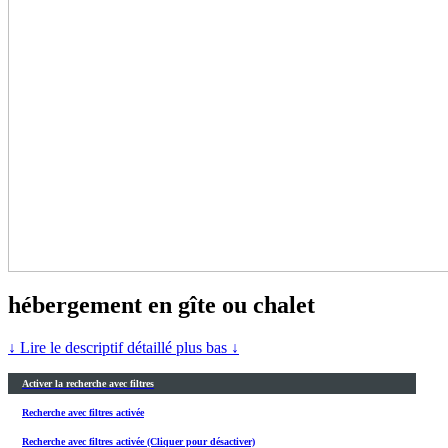
hébergement en gîte ou chalet
↓ Lire le descriptif détaillé plus bas ↓
Activer la recherche avec filtres
Recherche avec filtres activée
Recherche avec filtres activée (Cliquer pour désactiver)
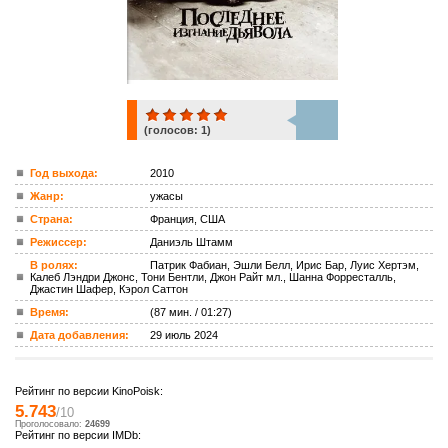
(голосов:
1
)
1
Год выхода:
2010
Жанр:
ужасы
ком.
Страна:
Франция, США
Режиссер:
Даниэль Штамм
В ролях:
Патрик Фабиан, Эшли Белл, Ирис Бар, Луис Хертэм,
Калеб Лэндри Джонс, Тони Бентли, Джон Райт мл., Шанна Форресталль,
Джастин Шафер, Кэрол Саттон
Время:
(87 мин. / 01:27)
Дата добавления:
29 июль 2024
Рейтинг по версии KinoPoisk:
5.743
/10
Проголосовало:
24699
Рейтинг по версии IMDb:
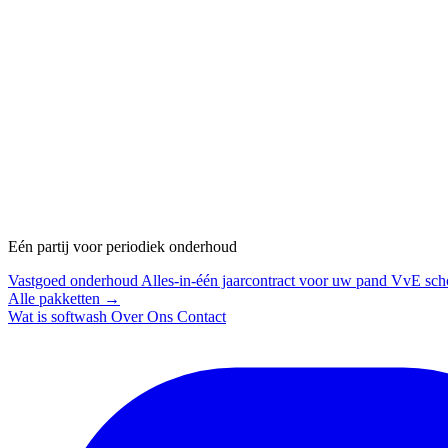
Eén partij voor periodiek onderhoud
Vastgoed onderhoud
Alles-in-één jaarcontract voor uw pand
VvE sch
Alle pakketten →
Wat is softwash
Over Ons
Contact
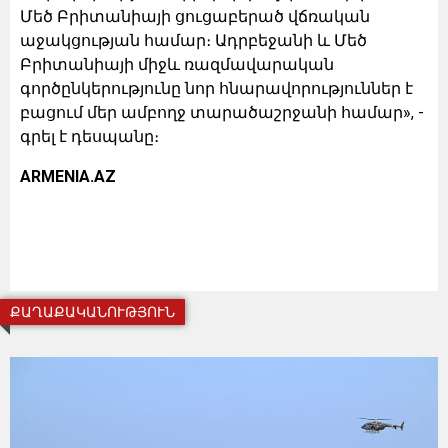
Մեծ Բրիտանիայի ցուցաբերած վճռական
աջակցության համար։ Ադրբեջանի և Մեծ
Բրիտանիայի միջև ռազմավարական
գործընկերությունը նոր հնարավորություններ է
բացում մեր ամբողջ տարածաշրջանի համար», -
գրել է դեսպանը։
ARMENIA.AZ
ՔԱՂԱՔԱԿԱՆՈՒԹՅՈՒՆ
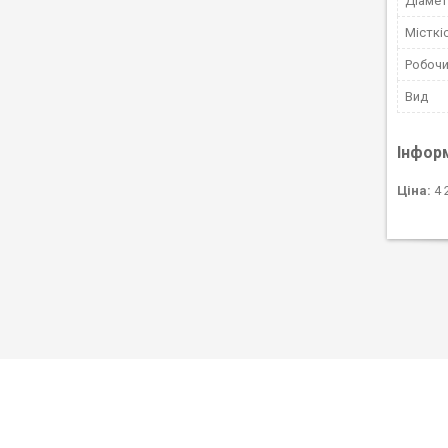
Діаме
Місткіс
Робочи
Вид
Інфор
Ціна:
4 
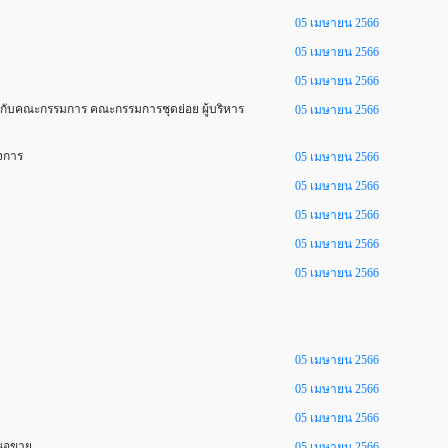
05 เมษายน 2566
05 เมษายน 2566
05 เมษายน 2566
ี่ยวกับคณะกรรมการ คณะกรรมการชุดย่อย ผู้บริหาร
05 เมษายน 2566
ิจการ
05 เมษายน 2566
05 เมษายน 2566
05 เมษายน 2566
05 เมษายน 2566
05 เมษายน 2566
05 เมษายน 2566
05 เมษายน 2566
05 เมษายน 2566
เสนอขาย
05 เมษายน 2566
· · ·
## What you will do
Copy the entries exactly. Leave the pictures out.

## Expected answer
hébergement en gîte ou chalet
↓ Lire le descriptif détaillé plus bas ↓
Activer la recherche avec filtres
Recherche avec filtres activée
Recherche avec filtres activée (Cliquer pour désactiver)
(голосов:
1
)
1
Год выхода:
2010
Жанр:
ужасы
ком.
Страна:
Франция, США
Режиссер:
Даниэль Штамм
В ролях:
Патрик Фабиан, Эшли Белл, Ирис Бар, Луис Хертэм,
Калеб Лэндри Джонс, Тони Бентли, Джон Райт мл., Шанна Форресталль,
Джастин Шафер, Кэрол Саттон
Время:
(87 мин. / 01:27)
Дата добавления:
29 июль 2024
Рейтинг по версии KinoPoisk:
5.743
/10
Проголосовало:
24699
Рейтинг по версии IMDb:
Eén partij voor periodiek onderhoud
Vastgoed onderhoud
Alles-in-één jaarcontract voor uw pand
VvE sch
Alle pakketten →
Wat is softwash
Over Ons
Contact
Մեծ Բրիտանիայի ցուցաբերած վճռական
աջակցության համար։ Ադրբեջանի և Մեծ
Բրիտանիայի միջև ռազմավարական
գործընկերությունը նոր հնարավորություններ է
բացում մեր ամբողջ տարածաշրջանի համար», -
գրել է դեսպանը։
ARMENIA.AZ
ՔԱՂԱՔԱԿԱՆՈՒԹՅՈՒՆ
Діаме
Місткіс
Робочи
Вид
Інфор
Ціна:
4 
05 เมษายน 2566
05 เมษายน 2566
05 เมษายน 2566
ี่ยวกับคณะกรรมการ คณะกรรมการชุดย่อย ผู้บริหาร
05 เมษายน 2566
ิจการ
05 เมษายน 2566
05 เมษายน 2566
05 เมษายน 2566
05 เมษายน 2566
05 เมษายน 2566
05 เมษายน 2566
05 เมษายน 2566
05 เมษายน 2566
เสนอขาย
05 เมษายน 2566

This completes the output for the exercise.